The cable work starts in the municipality of Heeslingen, and cables have so far been laid there over a distance of around twelve kilometers. “We are currently at the very beginning of the cable installation and are ramping up activities little by little,” said a Tennet spokesman. More than 2,400 kilometers of cable are to be laid across Germany.

The electricity route runs through six federal states: from Schleswig-Holstein via Lower Saxony, Hesse and Thuringia to Bavaria and Baden-Württemberg. Strictly speaking, Suedlink is two power connections with four cables: They start in Wilster and Brunsbüttel in Schleswig-Holstein, join under the Elbe and branch out again in southern Germany. Two cables end in Bergrheinfeld in Bavaria, the other two in Leingarten in Baden-Württemberg.

Soon there will be dozens of construction sites nationwide

Digging and drilling is already underway in some places, said Thorsten Dietz, director of direct current projects at Tennet. For example in the Heilbronn area or on the Elbe. From next year there will be dozens of construction sites nationwide. “We build sections that we gradually connect.”

It will take at least four years before electricity flows. “It’s not like highway construction, where I can release something from driveway to driveway,” says Dietz. “Suedlink can only go into operation when the entire system is ready.” It should be ready at the end of 2028, six years later than originally planned.

Cable is pulled into the trench meter by meter

But first the cables have to be laid. According to the company, a trench will be dredged layer by layer.

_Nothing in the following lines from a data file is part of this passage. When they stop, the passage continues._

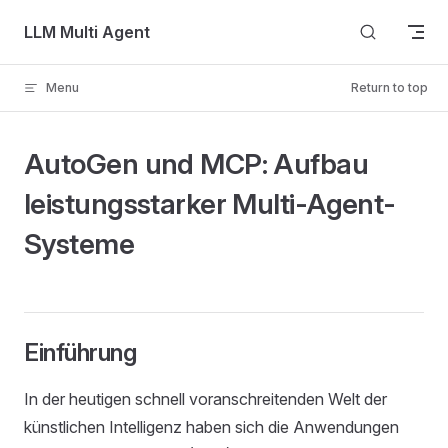
Skip to content
LLM Multi Agent
Menu
Return to top
AutoGen und MCP: Aufbau
leistungsstarker Multi-Agent-
Systeme
nde
ter
nologie
Einführung
In der heutigen schnell voranschreitenden Welt der
künstlichen Intelligenz haben sich die Anwendungen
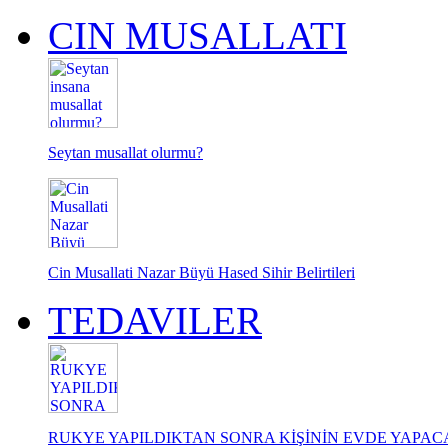
CIN MUSALLATI
Seytan musallat olurmu?
Cin Musallati Nazar Büyü Hased Sihir Belirtileri
TEDAVILER
RUKYE YAPILDIKTAN SONRA KİŞİNİN EVDE YAPA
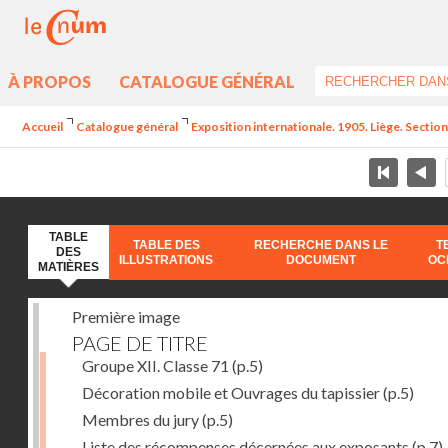
À PROPOS
CATALOGUE GÉNÉRAL
Accueil
Catalogue général
Exposition internationale. 1905. Liège. Section
TABLE
TABLE DES
RECHERCHE DANS LE
T
DES
ILLUSTRATIONS
DOCUMENT
OC
MATIÈRES
Première image
PAGE DE TITRE
Groupe XII. Classe 71
(p.5)
Décoration mobile et Ouvrages du tapissier
(p.5)
Membres du jury
(p.5)
Liste des récompenses décernées aux exposants
(p.7)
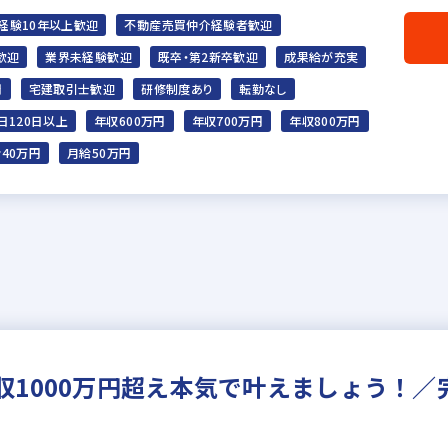
経験10年以上歓迎
不動産売買仲介経験者歓迎
歓迎
業界未経験歓迎
既卒・第2新卒歓迎
成果給が充実
問
宅建取引士歓迎
研修制度あり
転勤なし
日120日以上
年収600万円
年収700万円
年収800万円
40万円
月給50万円
収1000万円超え本気で叶えましょう！／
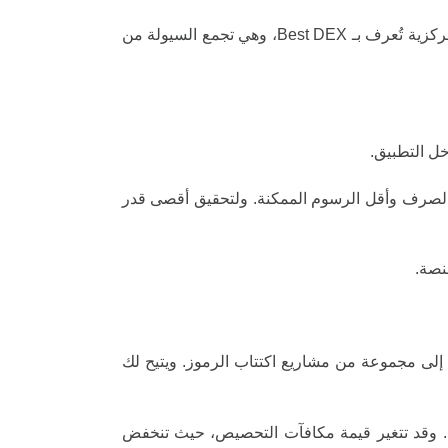
وفي جوهرها الوظيفي، تمكنك المحفظة من شراء، وبيع، وتخزين، وتداول، وتحصيص العملات الرقمية من خلال بورصة لامركزية تُعرف بـ Best DEX، وهي تجمع السيولة من
Best حصول المستخدمين على أفضل أسعار الصرف وأقل الرسوم الممكنة. ولتحقيق أقصى قدر
ّه يمكنك الوصول إلى مجموعة من مشاريع اكتتاب الرموز. ويتيح لك
وتشمل خيارات التحصيص رموز Solaxy، وBTC Bull Token، وMIND of Pepe، إضافة إلى رمز المحفظة Best Wallet. وقد تتغير قيمة مكافآت التحصيص، حيث تنخفض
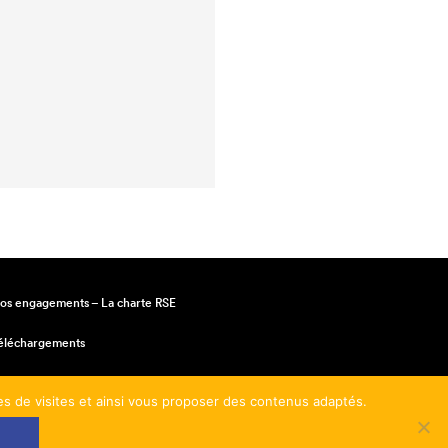
os engagements – La charte RSE
éléchargements
entions légales
mes de visites et ainsi vous proposer des contenus adaptés.
onditions générales de vente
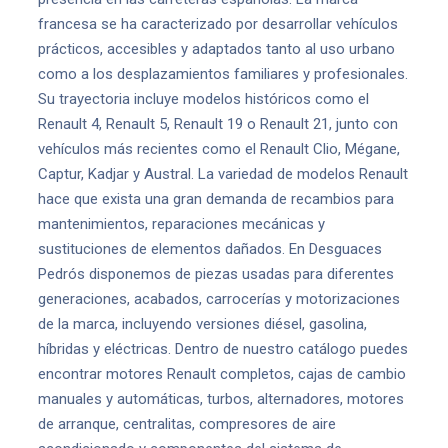
francesa se ha caracterizado por desarrollar vehículos
prácticos, accesibles y adaptados tanto al uso urbano
como a los desplazamientos familiares y profesionales.
Su trayectoria incluye modelos históricos como el
Renault 4, Renault 5, Renault 19 o Renault 21, junto con
vehículos más recientes como el Renault Clio, Mégane,
Captur, Kadjar y Austral. La variedad de modelos Renault
hace que exista una gran demanda de recambios para
mantenimientos, reparaciones mecánicas y
sustituciones de elementos dañados. En Desguaces
Pedrós disponemos de piezas usadas para diferentes
generaciones, acabados, carrocerías y motorizaciones
de la marca, incluyendo versiones diésel, gasolina,
híbridas y eléctricas. Dentro de nuestro catálogo puedes
encontrar motores Renault completos, cajas de cambio
manuales y automáticas, turbos, alternadores, motores
de arranque, centralitas, compresores de aire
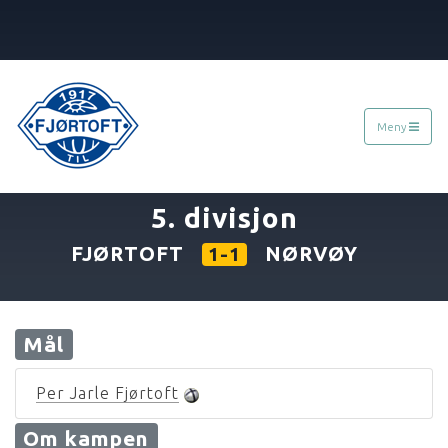
Meny
«
08.10.1995
5. divisjon
FJØRTOFT
NØRVØY
1-1
Mål
Per Jarle Fjørtoft
Om kampen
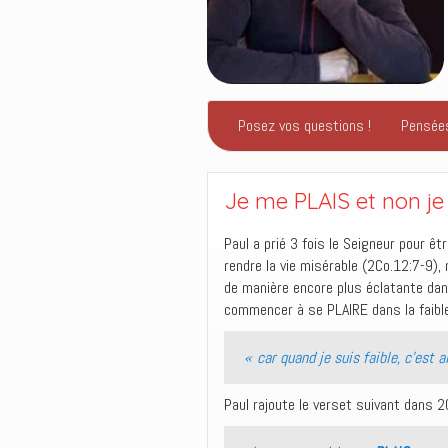
Posez vos questions !
Pensée
Je me PLAIS et non je
Paul a prié 3 fois le Seigneur pour êt
rendre la vie misérable (2Co.12:7-9)
de manière encore plus éclatante dan
commencer à se PLAIRE dans la faible
«
car quand je suis faible, c’est a
Paul rajoute le verset suivant dans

The underground cable is delivered with a heavy transport truck; any transport of a cable drum weighing several tons requires a special permit.

A crane finally lifts the cable into the approximately 1.3 meter deep tunnel. There it is pulled with a rope, under the constant observation of three men. Every few steps they lift the cable over the next bracket using a winch. They only make slow progress, moving about one meter per minute. In the end, the connection should be around 700 kilometers long.

If the route crosses railway lines, roads or rivers, workers use a special drilling method to lay the cables. Finally, the trench is filled with earth again. In a few years, nothing will be visible from the construction site. The operator assures that the areas could then be cultivated agriculturally without restrictions.

Electricity for ten million households

In purely mathematical terms, the electricity highway is intended to supply ten million households with green electricity. “This is the energy that four large nuclear power plant blocks used to generate,” explains Dietz. Suedlink is intended to transport direct current. Less energy is lost than when transporting alternating current. Converters at the end points of the power line convert direct current into alternating current. Tennet is responsible for planning and construction in the north of the country, while TransnetBW is responsible for central and southern Germany.

Impact on electricity prices still unclear

When laying underground cables, there is less interference with the landscape than with electricity pylons, but it does cost a lot of money. According to their own information, the operators expect around ten billion euros.

It is unclear what the future commissioning of Suedlink will mean for electricity prices. What is certain is that the costs of the project will be passed on to network fees over decades and thus end up with consumers. At the same time, the new route is intended to prevent bottlenecks in the electricity supply – which saves money. In the best case scenario, no additional electricity needs to be purchased nor additional power plants need to be started up. Fewer bottlenecks put less strain on your wallet.